Task brief
Would you transcribe the whole listing exactly, minus its pictures?

Data for processing

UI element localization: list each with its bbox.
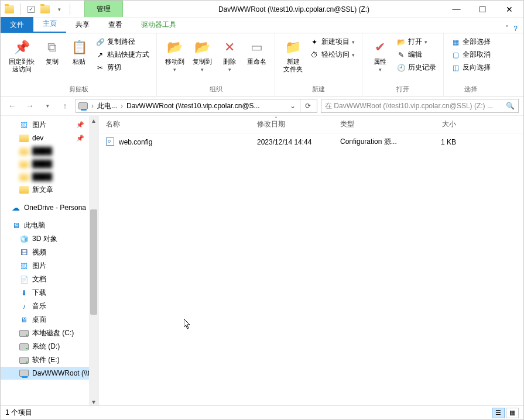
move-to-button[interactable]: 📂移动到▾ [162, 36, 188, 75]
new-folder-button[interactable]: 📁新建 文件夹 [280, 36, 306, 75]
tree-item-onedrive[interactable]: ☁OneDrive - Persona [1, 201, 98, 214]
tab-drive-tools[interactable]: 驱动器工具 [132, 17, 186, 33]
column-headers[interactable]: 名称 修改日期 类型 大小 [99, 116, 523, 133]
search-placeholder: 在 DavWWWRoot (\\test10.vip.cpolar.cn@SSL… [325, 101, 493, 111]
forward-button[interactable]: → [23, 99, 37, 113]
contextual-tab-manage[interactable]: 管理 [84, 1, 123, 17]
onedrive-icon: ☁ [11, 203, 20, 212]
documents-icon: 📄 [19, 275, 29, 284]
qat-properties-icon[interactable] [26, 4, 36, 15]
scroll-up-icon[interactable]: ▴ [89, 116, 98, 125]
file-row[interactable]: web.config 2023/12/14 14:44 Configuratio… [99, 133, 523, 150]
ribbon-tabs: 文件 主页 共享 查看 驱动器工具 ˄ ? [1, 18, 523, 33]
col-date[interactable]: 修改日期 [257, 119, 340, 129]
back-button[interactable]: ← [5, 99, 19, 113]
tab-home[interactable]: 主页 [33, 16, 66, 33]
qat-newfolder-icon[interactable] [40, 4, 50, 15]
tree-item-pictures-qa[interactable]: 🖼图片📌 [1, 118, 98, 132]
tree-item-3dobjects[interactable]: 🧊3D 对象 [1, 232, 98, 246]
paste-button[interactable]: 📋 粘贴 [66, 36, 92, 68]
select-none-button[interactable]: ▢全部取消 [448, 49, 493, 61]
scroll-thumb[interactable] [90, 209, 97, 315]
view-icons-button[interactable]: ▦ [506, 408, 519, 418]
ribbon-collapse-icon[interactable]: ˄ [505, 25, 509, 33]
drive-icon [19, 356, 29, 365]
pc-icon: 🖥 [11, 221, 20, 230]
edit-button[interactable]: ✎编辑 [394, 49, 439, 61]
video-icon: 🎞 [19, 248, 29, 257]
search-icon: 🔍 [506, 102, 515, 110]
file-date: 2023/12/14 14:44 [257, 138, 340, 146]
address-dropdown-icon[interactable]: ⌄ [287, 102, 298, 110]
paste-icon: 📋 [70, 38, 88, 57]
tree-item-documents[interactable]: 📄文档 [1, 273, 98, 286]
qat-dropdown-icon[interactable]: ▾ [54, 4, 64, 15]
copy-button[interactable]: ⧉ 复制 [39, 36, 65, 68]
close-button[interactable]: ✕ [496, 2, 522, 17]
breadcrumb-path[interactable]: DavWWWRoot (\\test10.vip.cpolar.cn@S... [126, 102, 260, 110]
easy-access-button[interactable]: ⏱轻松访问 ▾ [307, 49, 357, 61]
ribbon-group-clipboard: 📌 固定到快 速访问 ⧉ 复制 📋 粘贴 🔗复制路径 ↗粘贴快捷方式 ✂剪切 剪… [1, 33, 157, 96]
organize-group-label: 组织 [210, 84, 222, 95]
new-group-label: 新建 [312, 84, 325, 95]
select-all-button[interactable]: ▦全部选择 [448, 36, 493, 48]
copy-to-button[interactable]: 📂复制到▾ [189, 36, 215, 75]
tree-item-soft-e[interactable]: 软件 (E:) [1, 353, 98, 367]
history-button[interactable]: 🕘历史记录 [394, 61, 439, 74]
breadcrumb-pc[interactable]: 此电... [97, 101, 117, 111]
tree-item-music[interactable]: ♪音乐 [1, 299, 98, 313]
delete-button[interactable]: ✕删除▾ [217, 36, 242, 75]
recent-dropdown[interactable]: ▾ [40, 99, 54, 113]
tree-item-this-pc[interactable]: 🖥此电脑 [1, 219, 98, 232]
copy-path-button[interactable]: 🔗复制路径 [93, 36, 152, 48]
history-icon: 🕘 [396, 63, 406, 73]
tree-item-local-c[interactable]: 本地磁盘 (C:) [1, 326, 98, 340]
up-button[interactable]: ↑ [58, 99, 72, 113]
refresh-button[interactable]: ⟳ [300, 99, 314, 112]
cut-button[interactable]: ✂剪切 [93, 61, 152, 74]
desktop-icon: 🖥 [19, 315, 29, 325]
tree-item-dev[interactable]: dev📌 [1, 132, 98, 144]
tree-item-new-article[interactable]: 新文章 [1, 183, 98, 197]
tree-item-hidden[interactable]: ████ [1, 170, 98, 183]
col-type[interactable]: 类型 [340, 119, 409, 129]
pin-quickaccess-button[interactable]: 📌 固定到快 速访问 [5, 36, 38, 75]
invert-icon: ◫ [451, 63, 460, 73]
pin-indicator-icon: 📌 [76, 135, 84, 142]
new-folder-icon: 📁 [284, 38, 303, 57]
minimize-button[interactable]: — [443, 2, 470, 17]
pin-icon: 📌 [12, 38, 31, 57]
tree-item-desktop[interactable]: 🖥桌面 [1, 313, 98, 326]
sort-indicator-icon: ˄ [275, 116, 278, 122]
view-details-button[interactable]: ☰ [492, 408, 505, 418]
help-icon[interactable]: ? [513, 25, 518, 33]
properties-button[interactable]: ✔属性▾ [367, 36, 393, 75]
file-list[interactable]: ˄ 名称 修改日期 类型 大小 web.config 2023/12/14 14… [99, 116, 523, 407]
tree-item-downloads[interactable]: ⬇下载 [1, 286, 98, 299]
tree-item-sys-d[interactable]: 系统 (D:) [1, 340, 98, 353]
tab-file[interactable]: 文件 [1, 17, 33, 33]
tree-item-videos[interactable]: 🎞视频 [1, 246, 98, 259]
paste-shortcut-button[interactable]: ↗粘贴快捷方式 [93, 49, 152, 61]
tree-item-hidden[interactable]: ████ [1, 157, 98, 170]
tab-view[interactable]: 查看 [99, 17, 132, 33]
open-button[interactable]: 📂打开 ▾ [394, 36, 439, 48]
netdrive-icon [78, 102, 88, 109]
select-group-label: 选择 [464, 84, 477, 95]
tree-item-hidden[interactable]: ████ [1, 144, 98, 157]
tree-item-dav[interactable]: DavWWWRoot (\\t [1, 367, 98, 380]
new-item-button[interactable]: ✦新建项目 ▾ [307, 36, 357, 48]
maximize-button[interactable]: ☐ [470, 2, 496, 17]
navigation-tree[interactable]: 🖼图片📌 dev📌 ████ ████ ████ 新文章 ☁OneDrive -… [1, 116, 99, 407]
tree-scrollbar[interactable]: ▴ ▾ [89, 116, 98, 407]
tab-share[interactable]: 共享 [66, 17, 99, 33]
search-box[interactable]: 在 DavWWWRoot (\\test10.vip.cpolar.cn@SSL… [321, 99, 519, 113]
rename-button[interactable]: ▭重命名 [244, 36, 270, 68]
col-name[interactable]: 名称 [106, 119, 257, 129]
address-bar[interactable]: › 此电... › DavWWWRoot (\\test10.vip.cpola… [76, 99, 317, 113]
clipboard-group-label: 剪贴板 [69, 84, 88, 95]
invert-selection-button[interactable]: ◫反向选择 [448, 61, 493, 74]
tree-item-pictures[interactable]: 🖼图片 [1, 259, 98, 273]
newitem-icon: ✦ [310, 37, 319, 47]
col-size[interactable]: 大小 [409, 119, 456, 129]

Finished task
UI element localization: list each with its bbox.
move-to-button[interactable]: 📂移动到▾ [162, 36, 188, 75]
new-folder-button[interactable]: 📁新建 文件夹 [280, 36, 306, 75]
tree-item-onedrive[interactable]: ☁OneDrive - Persona [1, 201, 98, 214]
tab-drive-tools[interactable]: 驱动器工具 [132, 17, 186, 33]
column-headers[interactable]: 名称 修改日期 类型 大小 [99, 116, 523, 133]
search-placeholder: 在 DavWWWRoot (\\test10.vip.cpolar.cn@SSL… [325, 101, 493, 111]
forward-button[interactable]: → [23, 99, 37, 113]
contextual-tab-manage[interactable]: 管理 [84, 1, 123, 17]
onedrive-icon: ☁ [11, 203, 20, 212]
documents-icon: 📄 [19, 275, 29, 284]
qat-properties-icon[interactable] [26, 4, 36, 15]
scroll-up-icon[interactable]: ▴ [89, 116, 98, 125]
file-row[interactable]: web.config 2023/12/14 14:44 Configuratio… [99, 133, 523, 150]
ribbon-tabs: 文件 主页 共享 查看 驱动器工具 ˄ ? [1, 18, 523, 33]
col-date[interactable]: 修改日期 [257, 119, 340, 129]
back-button[interactable]: ← [5, 99, 19, 113]
tab-home[interactable]: 主页 [33, 16, 66, 33]
qat-newfolder-icon[interactable] [40, 4, 50, 15]
tree-item-pictures-qa[interactable]: 🖼图片📌 [1, 118, 98, 132]
tree-item-3dobjects[interactable]: 🧊3D 对象 [1, 232, 98, 246]
paste-button[interactable]: 📋 粘贴 [66, 36, 92, 68]
select-none-button[interactable]: ▢全部取消 [448, 49, 493, 61]
scroll-thumb[interactable] [90, 209, 97, 315]
view-icons-button[interactable]: ▦ [506, 408, 519, 418]
ribbon-collapse-icon[interactable]: ˄ [505, 25, 509, 33]
drive-icon [19, 356, 29, 365]
pc-icon: 🖥 [11, 221, 20, 230]
edit-button[interactable]: ✎编辑 [394, 49, 439, 61]
video-icon: 🎞 [19, 248, 29, 257]
search-icon: 🔍 [506, 102, 515, 110]
file-date: 2023/12/14 14:44 [257, 138, 340, 146]
address-dropdown-icon[interactable]: ⌄ [287, 102, 298, 110]
paste-icon: 📋 [70, 38, 88, 57]
tree-item-documents[interactable]: 📄文档 [1, 273, 98, 286]
qat-dropdown-icon[interactable]: ▾ [54, 4, 64, 15]
copy-button[interactable]: ⧉ 复制 [39, 36, 65, 68]
close-button[interactable]: ✕ [496, 2, 522, 17]
breadcrumb-path[interactable]: DavWWWRoot (\\test10.vip.cpolar.cn@S... [126, 102, 260, 110]
easy-access-button[interactable]: ⏱轻松访问 ▾ [307, 49, 357, 61]
ribbon-group-clipboard: 📌 固定到快 速访问 ⧉ 复制 📋 粘贴 🔗复制路径 ↗粘贴快捷方式 ✂剪切 剪… [1, 33, 157, 96]
organize-group-label: 组织 [210, 84, 222, 95]
new-group-label: 新建 [312, 84, 325, 95]
select-all-button[interactable]: ▦全部选择 [448, 36, 493, 48]
copy-to-button[interactable]: 📂复制到▾ [189, 36, 215, 75]
tree-item-soft-e[interactable]: 软件 (E:) [1, 353, 98, 367]
history-button[interactable]: 🕘历史记录 [394, 61, 439, 74]
breadcrumb-pc[interactable]: 此电... [97, 101, 117, 111]
tree-item-music[interactable]: ♪音乐 [1, 299, 98, 313]
delete-button[interactable]: ✕删除▾ [217, 36, 242, 75]
recent-dropdown[interactable]: ▾ [40, 99, 54, 113]
tree-item-this-pc[interactable]: 🖥此电脑 [1, 219, 98, 232]
copy-path-button[interactable]: 🔗复制路径 [93, 36, 152, 48]
history-icon: 🕘 [396, 63, 406, 73]
tree-item-local-c[interactable]: 本地磁盘 (C:) [1, 326, 98, 340]
up-button[interactable]: ↑ [58, 99, 72, 113]
refresh-button[interactable]: ⟳ [300, 99, 314, 112]
cut-button[interactable]: ✂剪切 [93, 61, 152, 74]
desktop-icon: 🖥 [19, 315, 29, 325]
tree-item-dev[interactable]: dev📌 [1, 132, 98, 144]
tree-item-new-article[interactable]: 新文章 [1, 183, 98, 197]
tree-item-hidden[interactable]: ████ [1, 170, 98, 183]
col-type[interactable]: 类型 [340, 119, 409, 129]
pin-quickaccess-button[interactable]: 📌 固定到快 速访问 [5, 36, 38, 75]
invert-icon: ◫ [451, 63, 460, 73]
pin-indicator-icon: 📌 [76, 135, 84, 142]
new-folder-icon: 📁 [284, 38, 303, 57]
minimize-button[interactable]: — [443, 2, 470, 17]
pin-icon: 📌 [12, 38, 31, 57]
tree-item-desktop[interactable]: 🖥桌面 [1, 313, 98, 326]
sort-indicator-icon: ˄ [275, 116, 278, 122]
view-details-button[interactable]: ☰ [492, 408, 505, 418]
help-icon[interactable]: ? [513, 25, 518, 33]
properties-button[interactable]: ✔属性▾ [367, 36, 393, 75]
file-list[interactable]: ˄ 名称 修改日期 类型 大小 web.config 2023/12/14 14… [99, 116, 523, 407]
tree-item-downloads[interactable]: ⬇下载 [1, 286, 98, 299]
tree-item-sys-d[interactable]: 系统 (D:) [1, 340, 98, 353]
tab-file[interactable]: 文件 [1, 17, 33, 33]
tree-item-videos[interactable]: 🎞视频 [1, 246, 98, 259]
paste-shortcut-button[interactable]: ↗粘贴快捷方式 [93, 49, 152, 61]
tree-item-hidden[interactable]: ████ [1, 157, 98, 170]
tab-view[interactable]: 查看 [99, 17, 132, 33]
open-button[interactable]: 📂打开 ▾ [394, 36, 439, 48]
netdrive-icon [78, 102, 88, 109]
select-group-label: 选择 [464, 84, 477, 95]
tree-item-hidden[interactable]: ████ [1, 144, 98, 157]
tree-item-dav[interactable]: DavWWWRoot (\\t [1, 367, 98, 380]
new-item-button[interactable]: ✦新建项目 ▾ [307, 36, 357, 48]
maximize-button[interactable]: ☐ [470, 2, 496, 17]
navigation-tree[interactable]: 🖼图片📌 dev📌 ████ ████ ████ 新文章 ☁OneDrive -… [1, 116, 99, 407]
tree-scrollbar[interactable]: ▴ ▾ [89, 116, 98, 407]
tab-share[interactable]: 共享 [66, 17, 99, 33]
search-box[interactable]: 在 DavWWWRoot (\\test10.vip.cpolar.cn@SSL… [321, 99, 519, 113]
rename-button[interactable]: ▭重命名 [244, 36, 270, 68]
col-name[interactable]: 名称 [106, 119, 257, 129]
address-bar[interactable]: › 此电... › DavWWWRoot (\\test10.vip.cpola… [76, 99, 317, 113]
clipboard-group-label: 剪贴板 [69, 84, 88, 95]
invert-selection-button[interactable]: ◫反向选择 [448, 61, 493, 74]
tree-item-pictures[interactable]: 🖼图片 [1, 259, 98, 273]
newitem-icon: ✦ [310, 37, 319, 47]
col-size[interactable]: 大小 [409, 119, 456, 129]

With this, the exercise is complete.